City Council cuts $300,000 in projects from mayor’s budget

November 19, 2013

By Peter Clark

Highlighted pieces of the mayor’s proposed budget faced a City Council chopping block before they reached a final public hearing.

A plan to remodel the Tibbett’s Creek Manor kitchen, funding for a city business marketing plan and a feasibility study for a city campus were all voted down in the Nov. 7 council work session.

After extended conversations, in which the phrase “financial sustainability” was repeatedly used, the council asked the city’s Finance Department to lop $300,000 off the draft budget. Finance Director Diane Marcotte said the council created the figure with the end of 2014 in mind.

“It was a combination of the ending fund balance and the local improvement district guarantee funds,” Marcotte said, pointing out how the council set the amount.

The council spotted a trend in the past few years of the city using leftover money to balance the budgets of departments that overspent. Council members deemed that unsustainable.

In its goal-setting retreat in May, the council established the business marketing plan and the campus feasibility study as 2014 goals.

Without clear understanding of how the city would pay for a new campus, the council was hesitant to proceed with the feasibility study.

“I’m concerned that we do studies and then we don’t implement those studies,” Councilman Joshua Schaer said. “I just sort of worry that it’s going to sit on a shelf for a while.”

Council members said they believed the city lacked a cohesive vision upon which to base a proposed marketing plan and thought its implementation premature.

“I’m not comfortable at this point that the city is really positioned to do this and to do this effectively,” Councilman Paul Winterstein said. “I’m not even sure what a marketing plan is, honestly.”

Voting on goals during the May retreat was far from unanimous.
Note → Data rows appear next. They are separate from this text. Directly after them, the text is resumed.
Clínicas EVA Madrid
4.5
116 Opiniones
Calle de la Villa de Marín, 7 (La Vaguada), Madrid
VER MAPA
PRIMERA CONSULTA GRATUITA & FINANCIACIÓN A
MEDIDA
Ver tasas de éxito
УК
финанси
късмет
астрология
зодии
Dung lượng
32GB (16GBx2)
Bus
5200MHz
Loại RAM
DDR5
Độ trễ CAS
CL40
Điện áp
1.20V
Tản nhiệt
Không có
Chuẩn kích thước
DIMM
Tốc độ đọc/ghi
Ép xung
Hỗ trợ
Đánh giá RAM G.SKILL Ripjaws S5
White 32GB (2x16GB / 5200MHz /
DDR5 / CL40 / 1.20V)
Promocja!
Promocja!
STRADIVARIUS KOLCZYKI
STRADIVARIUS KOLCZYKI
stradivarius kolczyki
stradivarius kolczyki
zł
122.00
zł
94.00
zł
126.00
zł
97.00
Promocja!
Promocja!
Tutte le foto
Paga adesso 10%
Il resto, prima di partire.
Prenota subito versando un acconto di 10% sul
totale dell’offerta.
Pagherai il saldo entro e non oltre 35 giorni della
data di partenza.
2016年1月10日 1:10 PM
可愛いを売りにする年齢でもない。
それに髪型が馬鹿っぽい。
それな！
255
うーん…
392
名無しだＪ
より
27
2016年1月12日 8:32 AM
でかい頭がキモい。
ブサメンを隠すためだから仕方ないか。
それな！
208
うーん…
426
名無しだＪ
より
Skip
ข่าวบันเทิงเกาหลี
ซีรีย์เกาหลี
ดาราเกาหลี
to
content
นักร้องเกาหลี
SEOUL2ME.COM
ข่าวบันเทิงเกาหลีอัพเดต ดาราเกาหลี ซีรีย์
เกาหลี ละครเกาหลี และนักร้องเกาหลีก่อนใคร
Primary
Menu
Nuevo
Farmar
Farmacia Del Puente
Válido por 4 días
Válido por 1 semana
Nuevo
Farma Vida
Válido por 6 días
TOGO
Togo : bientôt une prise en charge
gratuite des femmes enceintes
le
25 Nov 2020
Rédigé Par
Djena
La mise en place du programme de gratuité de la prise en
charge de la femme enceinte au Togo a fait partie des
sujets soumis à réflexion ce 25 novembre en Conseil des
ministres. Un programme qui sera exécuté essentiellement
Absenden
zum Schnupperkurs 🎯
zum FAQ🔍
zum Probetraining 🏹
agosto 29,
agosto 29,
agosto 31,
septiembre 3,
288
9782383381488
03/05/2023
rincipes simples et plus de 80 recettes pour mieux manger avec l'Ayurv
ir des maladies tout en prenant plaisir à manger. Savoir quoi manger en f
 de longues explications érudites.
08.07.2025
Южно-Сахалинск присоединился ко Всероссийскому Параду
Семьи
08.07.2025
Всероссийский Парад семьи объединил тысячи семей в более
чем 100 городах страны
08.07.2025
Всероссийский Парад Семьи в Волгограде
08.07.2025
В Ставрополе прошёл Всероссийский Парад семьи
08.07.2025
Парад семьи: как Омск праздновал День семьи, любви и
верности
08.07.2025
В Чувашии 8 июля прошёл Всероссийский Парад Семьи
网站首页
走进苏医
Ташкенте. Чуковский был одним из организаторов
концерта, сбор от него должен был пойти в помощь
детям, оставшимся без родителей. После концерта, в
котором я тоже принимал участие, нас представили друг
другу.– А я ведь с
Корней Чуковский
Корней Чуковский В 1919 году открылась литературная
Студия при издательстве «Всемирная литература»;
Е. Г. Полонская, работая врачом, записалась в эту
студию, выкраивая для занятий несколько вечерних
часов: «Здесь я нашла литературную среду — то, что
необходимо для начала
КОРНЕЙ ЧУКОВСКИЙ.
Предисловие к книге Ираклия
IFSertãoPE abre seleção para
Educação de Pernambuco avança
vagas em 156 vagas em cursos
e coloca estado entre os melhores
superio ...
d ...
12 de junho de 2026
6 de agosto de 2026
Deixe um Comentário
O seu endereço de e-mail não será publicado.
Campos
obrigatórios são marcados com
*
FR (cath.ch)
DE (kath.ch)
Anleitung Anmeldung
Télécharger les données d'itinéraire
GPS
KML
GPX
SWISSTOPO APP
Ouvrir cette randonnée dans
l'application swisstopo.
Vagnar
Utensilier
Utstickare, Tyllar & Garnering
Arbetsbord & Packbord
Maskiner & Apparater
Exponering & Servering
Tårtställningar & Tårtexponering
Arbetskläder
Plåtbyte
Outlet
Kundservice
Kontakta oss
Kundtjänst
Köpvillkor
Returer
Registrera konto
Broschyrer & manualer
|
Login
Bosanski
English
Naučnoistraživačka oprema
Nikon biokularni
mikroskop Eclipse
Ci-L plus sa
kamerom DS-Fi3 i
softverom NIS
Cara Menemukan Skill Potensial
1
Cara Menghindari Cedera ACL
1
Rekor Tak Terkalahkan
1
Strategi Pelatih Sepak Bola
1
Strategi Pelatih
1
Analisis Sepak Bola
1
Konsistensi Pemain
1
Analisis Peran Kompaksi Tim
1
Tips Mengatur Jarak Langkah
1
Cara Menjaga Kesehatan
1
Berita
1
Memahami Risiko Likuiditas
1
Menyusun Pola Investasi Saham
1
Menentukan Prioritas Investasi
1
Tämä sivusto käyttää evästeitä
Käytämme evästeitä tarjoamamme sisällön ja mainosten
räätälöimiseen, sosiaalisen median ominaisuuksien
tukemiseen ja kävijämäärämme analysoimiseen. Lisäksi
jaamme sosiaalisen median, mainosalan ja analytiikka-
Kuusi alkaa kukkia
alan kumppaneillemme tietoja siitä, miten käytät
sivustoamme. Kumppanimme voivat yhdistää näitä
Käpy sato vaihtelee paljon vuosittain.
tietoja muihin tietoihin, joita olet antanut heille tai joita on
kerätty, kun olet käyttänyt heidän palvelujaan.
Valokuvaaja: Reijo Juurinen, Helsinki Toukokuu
The elapsed time and the stark financial numbers caused council members to change their mind about previously adopted plans for the city.

As for the Tibbett’s Creek Manor plan, members delayed a conversation about whether the city should even keep the property, let alone spend money to remodel it.

Mayor Ava Frisinger also offered a presentation of other possible cuts the council could find in budget expenses, while pointing out the administration’s tightening over the past few years.

“There have been significant cuts in expenditure in the form of staff levels for that time frame,” Frisinger said of the past five years.

She listed reducing consultants, eliminating the contract with the Olympia lobbyist, managing legal counsel and delaying the filling of a senior planning position as possibilities to ease financial strain.

“These are not recommendations per se. These are things that could be done as options,” she said.

Council members considered those options before deciding on the above cuts, though they expressed interest in a continued discussion on the mayor’s suggestion.

Final consideration occurred during the Nov. 18 regular meeting and a decision was unavailable by press time.